Excerpts from a dataset ▸
BEGIN

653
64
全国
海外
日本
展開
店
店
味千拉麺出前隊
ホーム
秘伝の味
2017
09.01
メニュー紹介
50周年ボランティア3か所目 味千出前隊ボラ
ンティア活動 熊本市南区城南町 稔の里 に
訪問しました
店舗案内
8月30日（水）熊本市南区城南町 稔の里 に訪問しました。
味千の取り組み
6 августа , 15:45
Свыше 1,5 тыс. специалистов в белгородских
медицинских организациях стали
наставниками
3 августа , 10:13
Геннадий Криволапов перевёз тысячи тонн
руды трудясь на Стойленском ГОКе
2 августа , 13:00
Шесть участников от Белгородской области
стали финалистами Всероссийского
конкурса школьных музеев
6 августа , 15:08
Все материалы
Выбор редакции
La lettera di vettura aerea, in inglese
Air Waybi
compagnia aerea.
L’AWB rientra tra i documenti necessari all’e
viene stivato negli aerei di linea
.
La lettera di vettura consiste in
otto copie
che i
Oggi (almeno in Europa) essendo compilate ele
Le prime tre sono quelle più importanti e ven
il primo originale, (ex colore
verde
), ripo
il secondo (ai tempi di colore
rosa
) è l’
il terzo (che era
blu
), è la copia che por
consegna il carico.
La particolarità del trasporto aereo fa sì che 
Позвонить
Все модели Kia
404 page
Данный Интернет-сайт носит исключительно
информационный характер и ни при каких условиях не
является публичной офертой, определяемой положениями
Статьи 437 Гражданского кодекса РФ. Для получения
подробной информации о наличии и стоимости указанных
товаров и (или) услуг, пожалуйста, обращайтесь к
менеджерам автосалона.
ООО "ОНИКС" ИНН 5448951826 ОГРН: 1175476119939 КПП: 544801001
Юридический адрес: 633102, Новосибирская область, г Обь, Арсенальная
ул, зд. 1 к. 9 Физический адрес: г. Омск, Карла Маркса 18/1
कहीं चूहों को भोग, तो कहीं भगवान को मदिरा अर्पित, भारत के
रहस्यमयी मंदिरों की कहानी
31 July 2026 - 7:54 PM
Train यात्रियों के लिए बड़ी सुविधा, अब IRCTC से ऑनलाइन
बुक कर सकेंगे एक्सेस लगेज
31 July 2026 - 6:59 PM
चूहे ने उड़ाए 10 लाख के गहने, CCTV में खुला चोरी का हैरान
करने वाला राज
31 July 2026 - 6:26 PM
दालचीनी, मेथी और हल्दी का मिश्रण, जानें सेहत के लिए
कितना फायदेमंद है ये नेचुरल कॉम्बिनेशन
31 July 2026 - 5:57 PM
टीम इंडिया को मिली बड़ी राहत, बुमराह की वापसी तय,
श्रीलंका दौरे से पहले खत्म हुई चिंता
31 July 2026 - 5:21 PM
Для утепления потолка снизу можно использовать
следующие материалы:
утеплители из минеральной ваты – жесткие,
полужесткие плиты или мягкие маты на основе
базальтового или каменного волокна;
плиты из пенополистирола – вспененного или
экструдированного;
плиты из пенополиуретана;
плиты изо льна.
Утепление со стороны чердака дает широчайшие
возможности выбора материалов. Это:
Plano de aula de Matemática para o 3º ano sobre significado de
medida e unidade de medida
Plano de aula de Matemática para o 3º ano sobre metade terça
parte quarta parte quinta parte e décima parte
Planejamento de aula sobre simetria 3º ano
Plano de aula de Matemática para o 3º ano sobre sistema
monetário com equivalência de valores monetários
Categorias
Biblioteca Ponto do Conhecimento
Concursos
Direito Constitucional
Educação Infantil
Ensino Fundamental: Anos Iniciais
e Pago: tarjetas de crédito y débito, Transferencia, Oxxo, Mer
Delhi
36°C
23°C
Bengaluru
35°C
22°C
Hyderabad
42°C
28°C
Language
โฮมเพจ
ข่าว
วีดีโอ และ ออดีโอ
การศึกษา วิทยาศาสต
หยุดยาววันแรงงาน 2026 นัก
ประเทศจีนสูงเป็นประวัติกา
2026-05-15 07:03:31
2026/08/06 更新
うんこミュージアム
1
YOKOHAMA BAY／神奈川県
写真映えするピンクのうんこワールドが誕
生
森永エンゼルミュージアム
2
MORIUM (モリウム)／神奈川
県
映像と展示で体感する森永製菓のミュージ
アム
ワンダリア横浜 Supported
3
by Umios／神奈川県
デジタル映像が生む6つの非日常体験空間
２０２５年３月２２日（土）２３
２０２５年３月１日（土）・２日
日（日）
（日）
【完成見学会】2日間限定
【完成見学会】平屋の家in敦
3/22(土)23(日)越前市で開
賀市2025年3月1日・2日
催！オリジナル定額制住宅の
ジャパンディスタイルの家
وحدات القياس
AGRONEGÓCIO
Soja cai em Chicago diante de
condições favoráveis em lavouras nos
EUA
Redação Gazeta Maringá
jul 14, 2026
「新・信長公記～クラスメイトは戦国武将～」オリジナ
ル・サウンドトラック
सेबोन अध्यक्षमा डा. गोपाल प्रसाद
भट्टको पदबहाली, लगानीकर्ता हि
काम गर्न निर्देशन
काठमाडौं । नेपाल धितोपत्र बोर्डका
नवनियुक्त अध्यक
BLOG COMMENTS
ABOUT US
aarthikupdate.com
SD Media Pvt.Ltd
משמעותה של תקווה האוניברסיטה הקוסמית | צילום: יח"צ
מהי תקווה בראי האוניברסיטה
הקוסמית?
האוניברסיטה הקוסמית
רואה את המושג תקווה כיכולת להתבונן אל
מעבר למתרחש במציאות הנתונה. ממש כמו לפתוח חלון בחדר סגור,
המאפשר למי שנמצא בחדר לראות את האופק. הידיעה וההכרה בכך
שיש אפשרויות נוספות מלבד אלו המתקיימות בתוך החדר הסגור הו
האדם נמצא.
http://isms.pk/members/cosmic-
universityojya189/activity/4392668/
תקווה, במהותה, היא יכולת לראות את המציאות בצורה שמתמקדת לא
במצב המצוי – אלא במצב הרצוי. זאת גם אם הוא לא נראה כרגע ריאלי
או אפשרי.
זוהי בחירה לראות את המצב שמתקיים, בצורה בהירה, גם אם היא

END

Check every line above for the string "熊本市南区城南町" and state how many have it, with no other words.

2